Previously I had stated that my soap nuts experiments was a failure.  I'd like to retract that statement.  The reason being is that I have been busy trying to make my own soap.  My fantasy and the reality of soap making were very, very different.  I was keen to make a milk based soap because that fits into my whole sheep milking future.  For those of you who have never made soap it comes about as a chemical reaction between caustic soda (lye) and a liquid.  This chemical reaction produces a lot of heat especially with milk.  Caustic soda is nasty stuff and you need to wear safety glasses and gloves while handling it.  The subsequent fumes and ammonia smell are very off putting.  Here I am trying to make a natural product that I am going to rub on my skin and I am making it with drain cleaner!  Now apparently all the lye is used up in the chemical process but I still find nothing natural about it.  My soap making wasn't particularly successful - my first batch was too hot and scorched the milk and my second curdled and separated.  After a lot of angst I realised I was trying to reinvent the wheel.  Why make soap - when it literally grows on trees.  And that brings me back to soap nuts.

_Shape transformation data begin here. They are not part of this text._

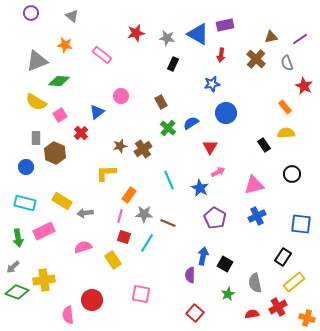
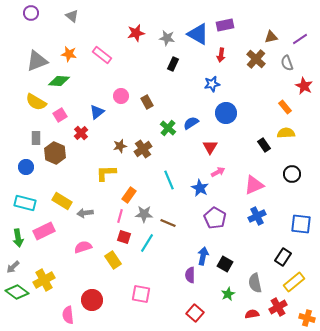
orange star at (65, 45): moved 4 px right, 9 px down
brown rectangle at (161, 102): moved 14 px left
pink triangle at (254, 185): rotated 10 degrees counterclockwise
yellow cross at (44, 280): rotated 20 degrees counterclockwise
green diamond at (17, 292): rotated 15 degrees clockwise
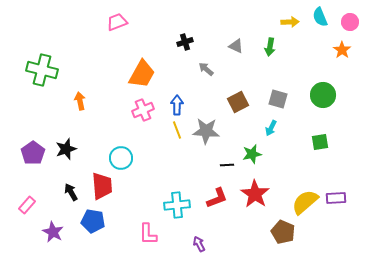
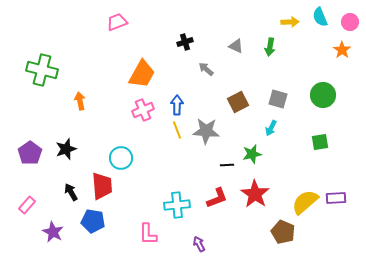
purple pentagon: moved 3 px left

My lovely friend Paula gave me some left over soap nuts and I made up some more liquid.  Once again it did a beautiful job of my washing - the clothes are unbelievably soft.  It is also fine for dishwashing unless you have a really greasy mess.  So my compromise is to have an environmentally laundry powder and dishwashing liquid on hand in case of heavy duty washing but predominately use the soap nuts.  I am also going to add some guar gum to the liquid, plus essential oils, to make a lovely gentle liquid soap for hand and body wash.  I know I wasn't so happy with the soap nuts previously but when you've seen the alternative up close it becomes a whole lot more appealing.  

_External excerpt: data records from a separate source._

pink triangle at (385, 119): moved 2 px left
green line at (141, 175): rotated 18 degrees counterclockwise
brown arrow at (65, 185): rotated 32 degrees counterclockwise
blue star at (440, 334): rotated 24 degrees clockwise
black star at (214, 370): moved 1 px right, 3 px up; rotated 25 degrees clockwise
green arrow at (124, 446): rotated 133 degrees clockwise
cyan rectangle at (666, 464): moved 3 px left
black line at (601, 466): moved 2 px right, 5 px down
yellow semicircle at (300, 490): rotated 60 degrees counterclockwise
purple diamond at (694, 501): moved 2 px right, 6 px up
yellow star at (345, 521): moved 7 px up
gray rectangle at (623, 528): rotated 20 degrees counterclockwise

In other news, I've been taking a very simple fee online herbalism course from  It is a very basic 7 days course but it is enough to dip your toes into the subject.  I have a stomach bug at the moment and have been chopping up ginger in a mug of hot water to combat the nausea.  Peppermint tea is a lovely refreshing drink and gives me a great pick me up without the caffeine.  For a nice relaxing afternoon drink (if its been a stressful day) one bag of camomile and one of peppermint is lovely.  I am also very interested in foraging for food.  My first foray into this has been harvesting the masses of dandelion flowers on our front lawn.  I have made dandelion flower fritters and jam.  The flowers are packed with vitamins and minerals, they are so beautiful to work with they make you smile, and they're free!  A friend of mine has also pointed out some elderberry trees which are on public land.  They make a great tonic - very healthful - as well as a lovely port.  I'm looking forward to harvesting the flowers when they are ready.

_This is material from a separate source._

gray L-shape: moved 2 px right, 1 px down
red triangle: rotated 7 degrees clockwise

Katherine is doing great.  I've given up on assimilating her into the flock next door.  Sheep are incredibly picky and will apparently take weeks to accept her.  I found it really hard ignoring her when she is only metres away in the paddock and calling out for me incessantly   So onto plan B which is to get two more lambs and make a mini flock.  We need to talk to our landlord about fencing off some grass for them.  So it looks like I might be making up a few more bottles of milk before the season is out.

Leo - feeling exhausted after a sleepness night worrying about climate change.

Finally I'd just like to mention Transition Towns.  They stem from something called the Transition Initiative   They are a grass roots organisation which aims to improve resilience at a local level in order to combat the effects of Peak Oil and climate change.  A very good book is The End of Growth by Richard Heinberg.  The book explains very well how we have got into our current global economic mess and what the future might look like given our diminishing access to fossil fuels.  It is not exactly an uplifting read so I recommend going straight into a copy of The Transition Handbook by Bob Hopkins.  One book tells you the mess we're in and the other will tell you how to get out of it.  I love that rather than waiting around for governments to sort things out we can do a lot to help ourselves as long as we work together.   

My lovely neighbour recently delivered two fleeces from her Arapawa cross sheep.  As soon as I get a fine day I will be preparing the fleece for carding.  Then I need to track down a clever lady to teach me how to spin.  How exciting!